On October 25, 2021, Tesla announced that its third-quarter financial report exceeded market expectations, achieving profitability for nine consecutive quarters, with excellent performance in multiple core figures such as revenue, profit and production capacity. Reflected in the financial markets, the next day, Tesla's market value exceeded trillion US dollars for the first time. It became the seventh company in the global trillion-dollar market value club and the only automotive company. Tesla's performance is staggering, and the market has become accustomed to surpassing the major traditional car companies one after another. Inadvertently, its market capitalization has exceeded the sum of Volkswagen, Toyota, Daimler, BMW, Ford and Honda, and may rise further.

Tesla has become the "profit cow" of the entire automotive industry, with a staggering gross margin of 30.5% and 29% even if carbon credit revenue is excluded.
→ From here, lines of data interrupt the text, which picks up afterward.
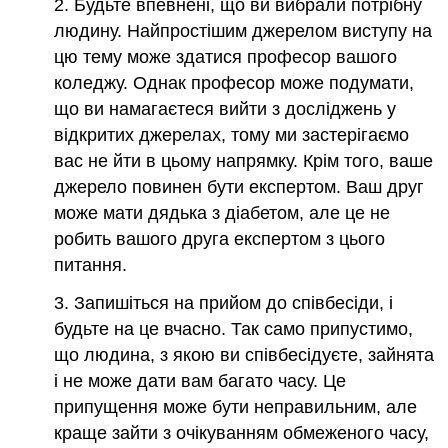
2. Будьте впевнені, що ви вибрали потрібну
людину. Найпростішим джерелом виступу на
цю тему може здатися професор вашого
коледжу. Однак професор може подумати,
що ви намагаєтеся вийти з досліджень у
відкритих джерелах, тому ми застерігаємо
вас не йти в цьому напрямку. Крім того, ваше
джерело повинен бути експертом. Ваш друг
може мати дядька з діабетом, але це не
робить вашого друга експертом з цього
питання.
3. Запишіться на прийом до співбесіди, і
будьте на це вчасно. Так само припустимо,
що людина, з якою ви співбесідуєте, зайнята
і не може дати вам багато часу. Це
припущення може бути неправильним, але
краще зайти з очікуванням обмеженого часу,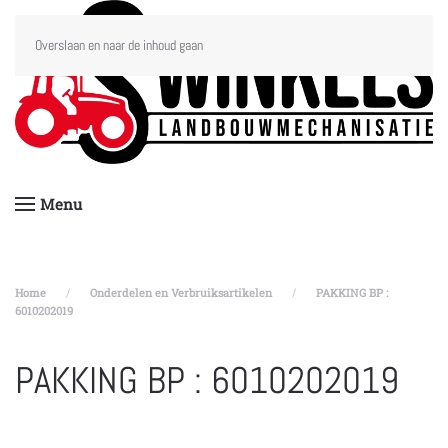
Overslaan en naar de inhoud gaan
Menu
Home
Onderdelen en Verbruiksartikelen
PAKKING BP :
6010202019
PAKKING BP : 6010202019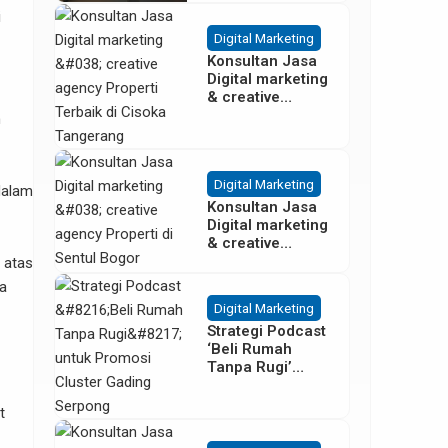
i
Besar
Digital Marketing
Konsultan Jasa
Digital marketing
& creative
agency Properti
n
Terbaik di
Cisoka
Tangerang
Digital Marketing
dalam
Konsultan Jasa
Digital marketing
& creative
agency Properti
 atas
di Sentul Bogor
a
Digital Marketing
Strategi Podcast
‘Beli Rumah
Tanpa Rugi’
untuk Promosi
Cluster Gading
t
Serpong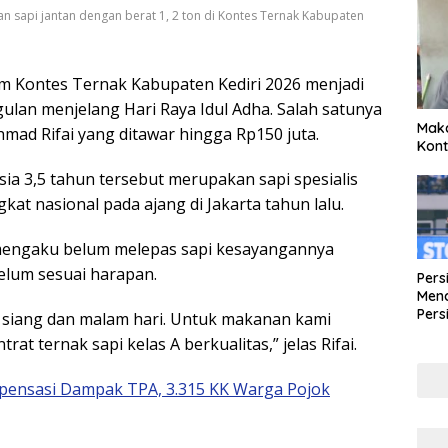
 sapi jantan dengan berat 1, 2 ton di Kontes Ternak Kabupaten
 Kontes Ternak Kabupaten Kediri 2026 menjadi
gulan menjelang Hari Raya Idul Adha. Salah satunya
Maka
hmad Rifai
yang ditawar hingga Rp150 juta.
Kont
sia 3,5 tahun tersebut merupakan sapi spesialis
kat nasional pada ajang di Jakarta tahun lalu.
 mengaku belum melepas sapi kesayangannya
belum sesuai harapan.
Pers
Mena
Pers
 siang dan malam hari. Untuk makanan kami
Lew
at ternak sapi kelas A berkualitas,” jelas Rifai.
Pena
pensasi Dampak TPA, 3.315 KK Warga Pojok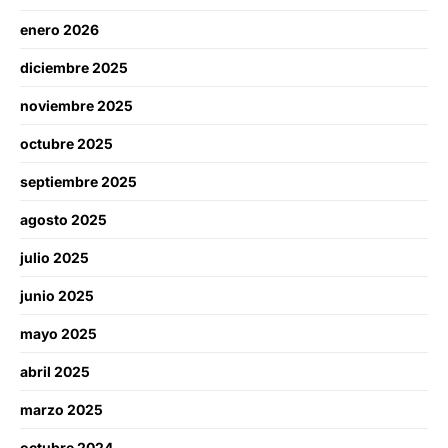
enero 2026
diciembre 2025
noviembre 2025
octubre 2025
septiembre 2025
agosto 2025
julio 2025
junio 2025
mayo 2025
abril 2025
marzo 2025
octubre 2024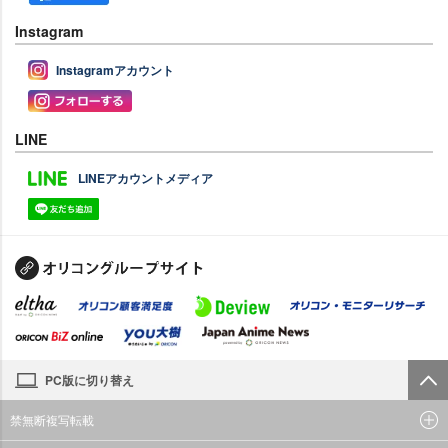
Instagram
Instagramアカウント
LINE
LINEアカウントメディア
PC版に切り替え
禁無断複写転載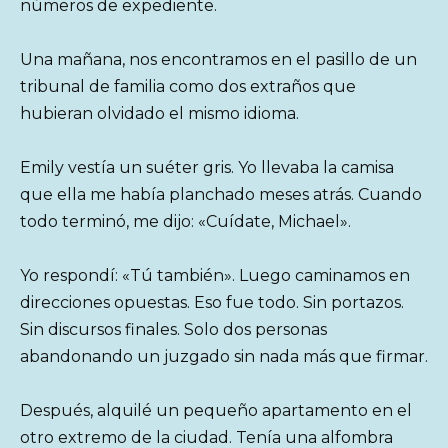
números de expediente.
Una mañana, nos encontramos en el pasillo de un
tribunal de familia como dos extraños que
hubieran olvidado el mismo idioma.
Emily vestía un suéter gris. Yo llevaba la camisa
que ella me había planchado meses atrás. Cuando
todo terminó, me dijo: «Cuídate, Michael».
Yo respondí: «Tú también». Luego caminamos en
direcciones opuestas. Eso fue todo. Sin portazos.
Sin discursos finales. Solo dos personas
abandonando un juzgado sin nada más que firmar.
Después, alquilé un pequeño apartamento en el
otro extremo de la ciudad. Tenía una alfombra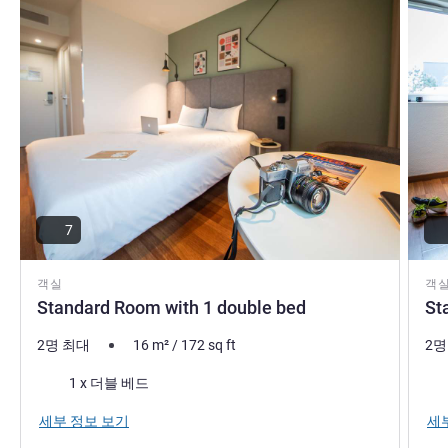
7
객실
객
Standard Room with 1 double bed
St
2명 최대
16
m²
/
172
sq ft
2명
침구
침
1 x 더블 베드
세부 정보 보기
세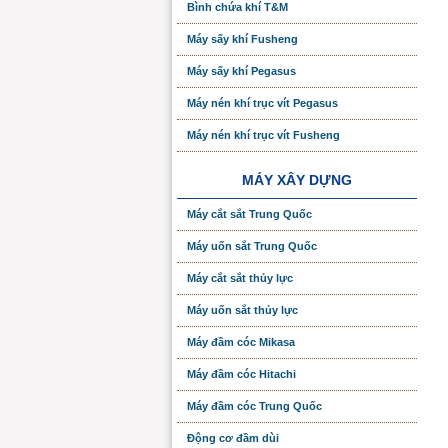
Bình chứa khí T&M
Máy sấy khí Fusheng
Máy sấy khí Pegasus
Máy nén khí trục vít Pegasus
Máy nén khí trục vít Fusheng
MÁY XÂY DỰNG
Máy cắt sắt Trung Quốc
Máy uốn sắt Trung Quốc
Máy cắt sắt thủy lực
Máy uốn sắt thủy lực
Máy đầm cóc Mikasa
Máy đầm cóc Hitachi
Máy đầm cóc Trung Quốc
Động cơ đầm dùi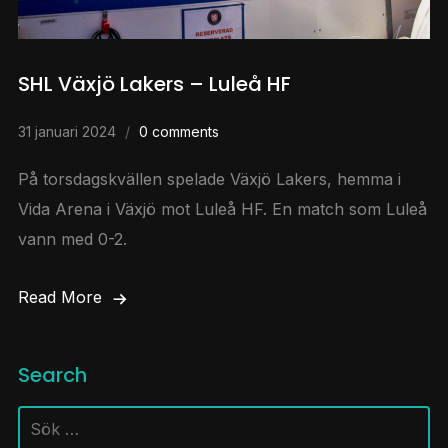
SHL Växjö Lakers – Luleå HF
31 januari 2024
0 comments
På torsdagskvällen spelade Växjö Lakers, hemma i
Vida Arena i Växjö mot Luleå HF. En match som Luleå
vann med 0-2.
Read More
Search
Sök
efter: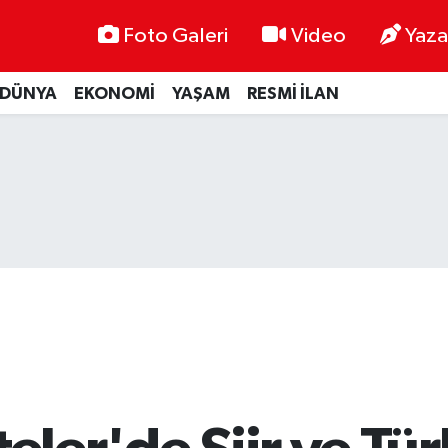
Foto Galeri
Video
Yaza
DÜNYA
EKONOMİ
YAŞAM
RESMİ İLAN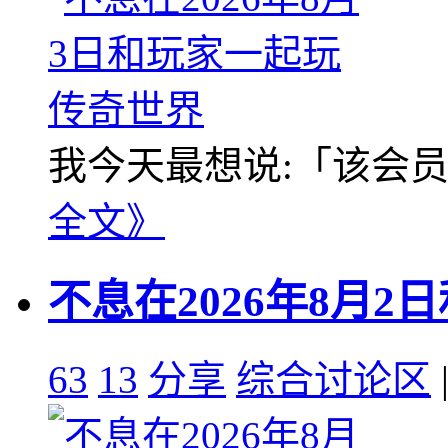
我今天最想说:「该会员没
全文》
不息在2026年8月
63
13
分享
综合讨论区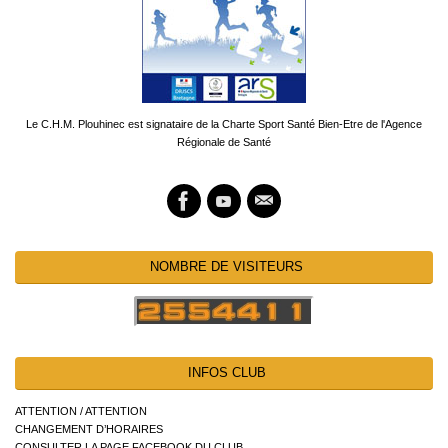
Le C.H.M. Plouhinec est signataire de la Charte Sport Santé Bien-Etre de l'Agence
Régionale de Santé
NOMBRE DE VISITEURS
INFOS CLUB
ATTENTION / ATTENTION
CHANGEMENT D’HORAIRES
CONSULTER LA PAGE FACEBOOK DU CLUB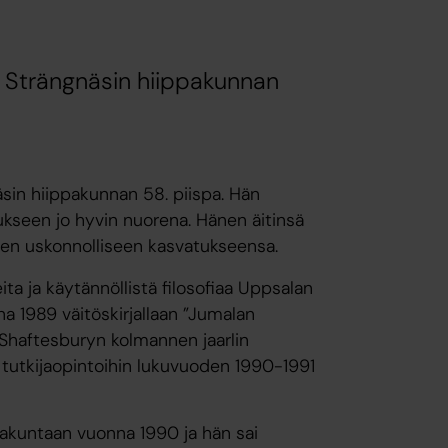
 Strängnäsin hiippakunnan
sin hiippakunnan 58. piispa. Hän
ukseen jo hyvin nuorena. Hänen äitinsä
nen uskonnolliseen kasvatukseensa.
ita ja käytännöllistä filosofiaa Uppsalan
nna 1989 väitöskirjallaan ”Jumalan
Shaftesburyn kolmannen jaarlin
i tutkijaopintoihin lukuvuoden 1990-1991
pakuntaan vuonna 1990 ja hän sai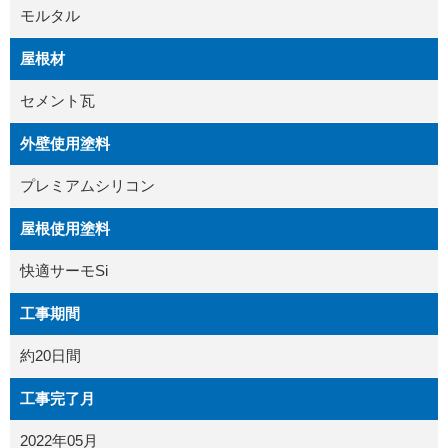
モルタル
屋根材
セメント瓦
外壁使用塗料
プレミアムシリコン
屋根使用塗料
快適サーモSi
工事期間
約20日間
工事完了月
2022年05月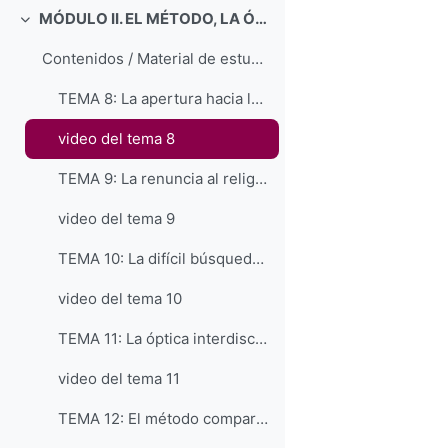
MÓDULO II. EL MÉTODO, LA ÓPTICA DE ANÁLISIS
Colapsar
Contenidos / Material de estudio (copia)
TEMA 8: La apertura hacia la pluralidad y los ámbitos no occidentales
video del tema 8
TEMA 9: La renuncia al religiocentrismo
video del tema 9
TEMA 10: La difícil búsqueda de un marco neutral
video del tema 10
TEMA 11: La óptica interdisciplinar
video del tema 11
TEMA 12: El método comparativo en el estudio de las religiones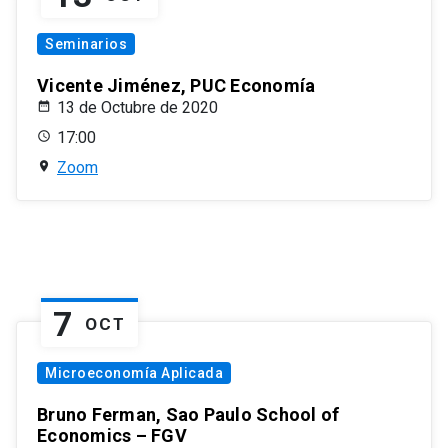
Seminarios
Vicente Jiménez, PUC Economía
13 de Octubre de 2020
17:00
Zoom
7
OCT
Microeconomía Aplicada
Bruno Ferman, Sao Paulo School of
Economics – FGV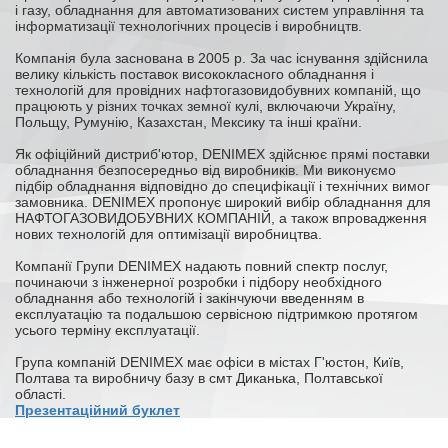
і газу, обладнання для автоматизованих систем управління та
інформатизації технологічних процесів і виробництв.
Компанія була заснована в 2005 р. За час існування здійснила
велику кількість поставок висококласного обладнання і
технологій для провідних нафтогазовидобувних компаній, що
працюють у різних точках земної кулі, включаючи Україну,
Польщу, Румунію, Казахстан, Мексику та інші країни.
Як офіційний дистриб'ютор,
DENIMEX
здійснює прямі поставки
обладнання безпосередньо від виробників. Ми виконуємо
підбір обладнання відповідно до специфікації і технічних вимог
замовника.
DENIMEX
пропонує широкий вибір обладнання для
НАФТОГАЗОВИДОБУВНИХ КОМПАНІЙ, а також впровадження
нових технологій для оптимізації виробництва.
Компанії Групи
DENIMEX
надають повний спектр послуг,
починаючи з інженерної розробки і підбору необхідного
обладнання або технологій і закінчуючи введенням в
експлуатацію та подальшою сервісною підтримкою протягом
усього терміну експлуатації.
Група компаній DENIMEX має офіси в містах Г'юстон, Київ,
Полтава та виробничу базу в cмт Диканька, Полтавської
області.
Презентаційний буклет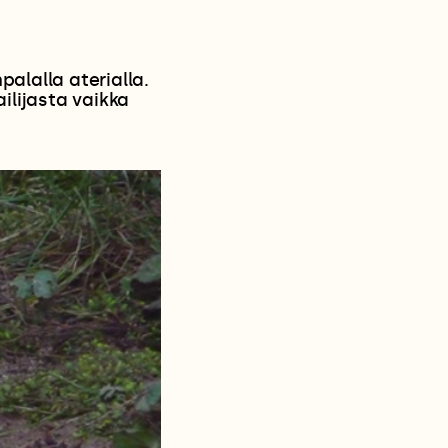
alalla aterialla.
ilijasta vaikka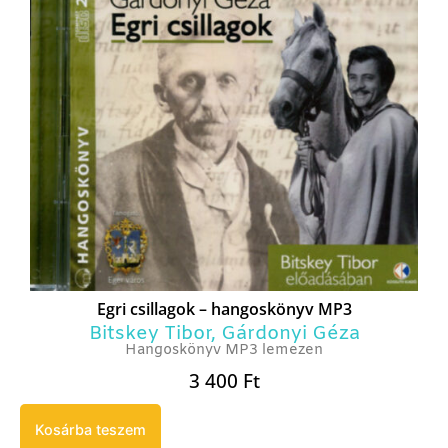
Egri csillagok – hangoskönyv MP3
Bitskey Tibor
,
Gárdonyi Géza
Hangoskönyv MP3 lemezen
3 400
Ft
Kosárba teszem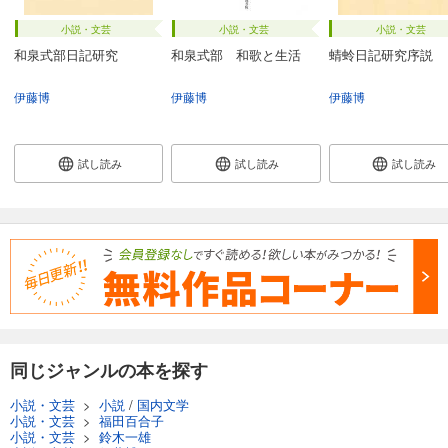
小説・文芸
小説・文芸
小説・文芸
和泉式部日記研究
和泉式部 和歌と生活
蜻蛉日記研究序説
伊藤博
伊藤博
伊藤博
試し読み
試し読み
試し読み
同じジャンルの本を探す
小説・文芸
>
小説
/
国内文学
小説・文芸
>
福田百合子
小説・文芸
>
鈴木一雄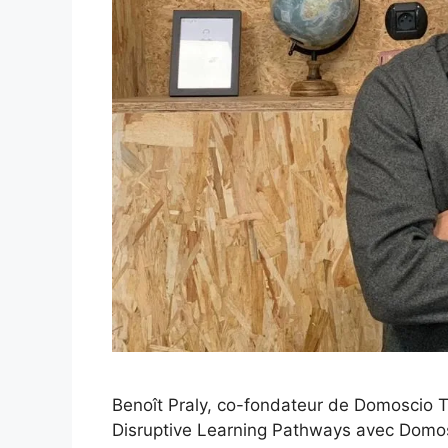
Benoît Praly, co-fondateur de Domoscio T
Disruptive Learning Pathways avec Domos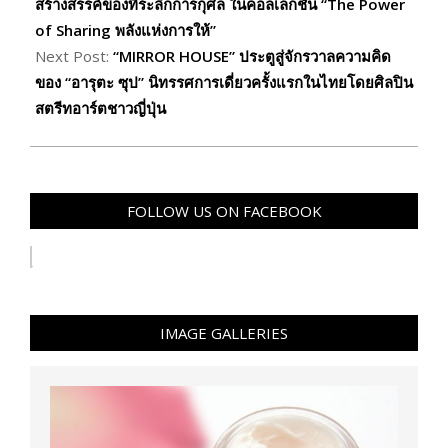
06
สร้างสรรค์ของที่ระลึกการกุศล ในคอลเลกชั่น “The Power
of Sharing พลังแห่งการให้”
Next Post:
“MIRROR HOUSE” ประตูสู่จักรวาลความคิด
ของ “อารุตะ ซุป” นิทรรศการเดี่ยวครั้งแรกในไทยโดยศิลปิน
สตรีทอาร์ตชาวญี่ปุ่น
FOLLOW US ON FACEBOOK
IMAGE GALLERIES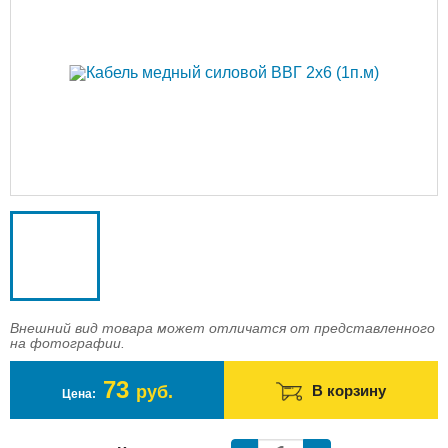
Доставка
Оплата
Контакты
Войти в магазин
Регистрация
Внешний вид товара может отличатся от представленного
на фотографии.
73
руб.
В корзину
Цена: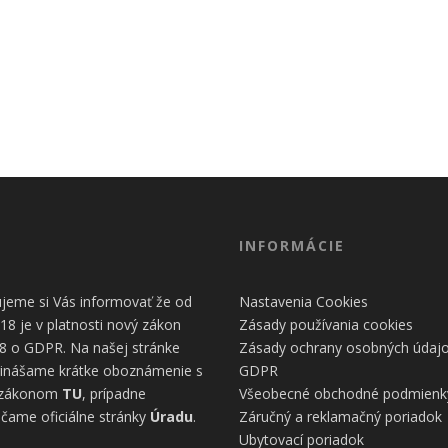
Nevyhnutné
INFORMÁCIE
Tieto cookies
sú
nevyhnutné
jeme si Vás informovať že od
Nastavenia Cookies
pre správne
18 je v platnosti nový zákon
Zásady používania cookies
fungovanie
8 o GDPR. Na našej stránke
Zásady ochrany osobných údaj
našej webovej
inášame krátke oboznámenie s
GDPR
stránky.
 zákonom
TU
, prípadne
Všeobecné obchodné podmienk
Zahŕňajú
napríklad
čame oficiálne stránky
Úradu
.
Záručný a reklamačný poriadok
prihlásenie,
Ubytovací poriadok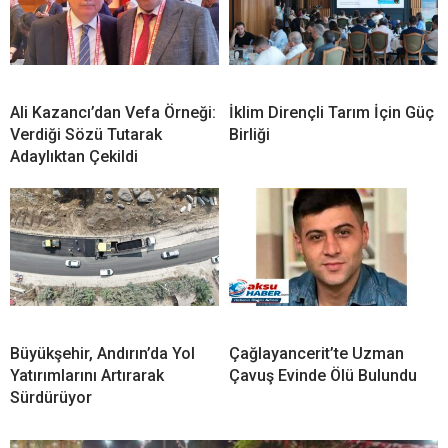
Ali Kazancı’dan Vefa Örneği:
İklim Dirençli Tarım İçin Güç
Verdiği Sözü Tutarak
Birliği
Adaylıktan Çekildi
Büyükşehir, Andırın’da Yol
Çağlayancerit’te Uzman
Yatırımlarını Artırarak
Çavuş Evinde Ölü Bulundu
Sürdürüyor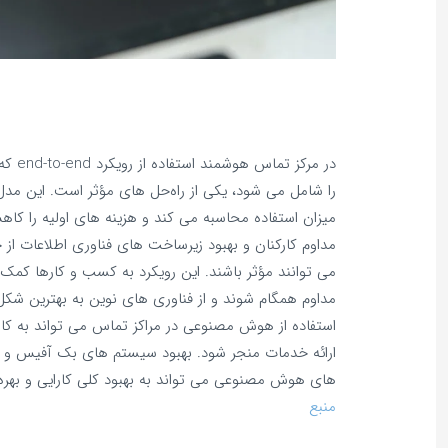
در مرکز
را شامل می‌ شود، یکی از راه‌حل‌ های مؤثر است. این مدل
میزان استفاده محاسبه می‌ کند و هزینه‌ های اولیه را 
مداوم کارکنان و بهبود زیرساخت‌ های فناوری اطلاعات از
می‌ توانند مؤثر باشند. این رویکرد به کسب‌ و کارها کمک 
مداوم همگام شوند و از فناوری‌ های نوین به بهترین شکل به
استفاده از هوش مصنوعی در مراکز تماس می‌ تواند به 
ارائه خدمات منجر شود. بهبود سیستم‌ های بک آفیس و یک
های هوش مصنوعی می‌ تواند به بهبود کلی کارایی و بهره
منبع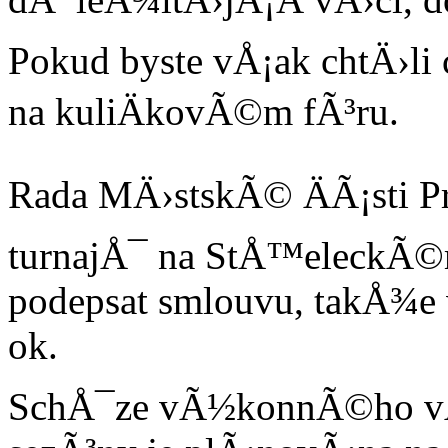
Pokud byste vÅ¡ak chtÄ›li 
na kuliÄkovÃ©m fÃ³ru.
Rada MÄ›stskÃ© ÄÃ¡sti Pr
turnajÅ¯ na StÅ™eleckÃ©m
podepsat smlouvu, takÅ¾e
ok.
SchÅ¯ze vÃ½konnÃ©ho v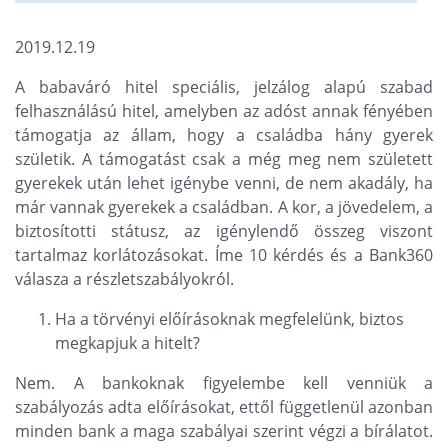
2019.12.19
A babaváró hitel speciális, jelzálog alapú szabad
felhasználású hitel, amelyben az adóst annak fényében
támogatja az állam, hogy a családba hány gyerek
születik. A támogatást csak a még meg nem született
gyerekek után lehet igénybe venni, de nem akadály, ha
már vannak gyerekek a családban. A kor, a jövedelem, a
biztosítotti státusz, az igénylendő összeg viszont
tartalmaz korlátozásokat. Íme 10 kérdés és a Bank360
válasza a részletszabályokról.
Ha a törvényi előírásoknak megfelelünk, biztos
megkapjuk a hitelt?
Nem. A bankoknak figyelembe kell venniük a
szabályozás adta előírásokat, ettől függetlenül azonban
minden bank a maga szabályai szerint végzi a bírálatot.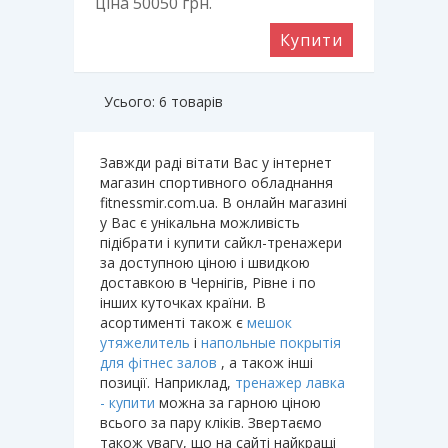
ціна 50050
грн.
Купити
Усього: 6 товарів
Завжди раді вітати Вас у інтернет
магазин спортивного обладнання
fitnessmir.com.ua. В онлайн магазині
у Вас є унікальна можливість
підібрати і купити сайкл-тренажери
за доступною ціною і швидкою
доставкою в Чернігів, Рівне і по
інших куточках країни. В
асортименті також є
мешок
утяжелитель
і
напольные покрытія
для фітнес залов
, а також інші
позиції. Наприклад,
тренажер лавка
- купити
можна за гарною ціною
всього за пару кліків. Звертаємо
також увагу, що на сайті найкращі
In addition to making money by selling cars, the biggest difference between Tesla and traditional manufacturers is positioned as a technology company that combines hardware + software. In the new round of scientific and technological revolution and automobile industry transformation, Tesla has created a phenomenon-level intelligent electric product based on electrification and intelligent business ecology, which to a certain extent represents the evolution direction of the future automobile industry. So it's no surprise that the capital market gives Tesla such a high premium.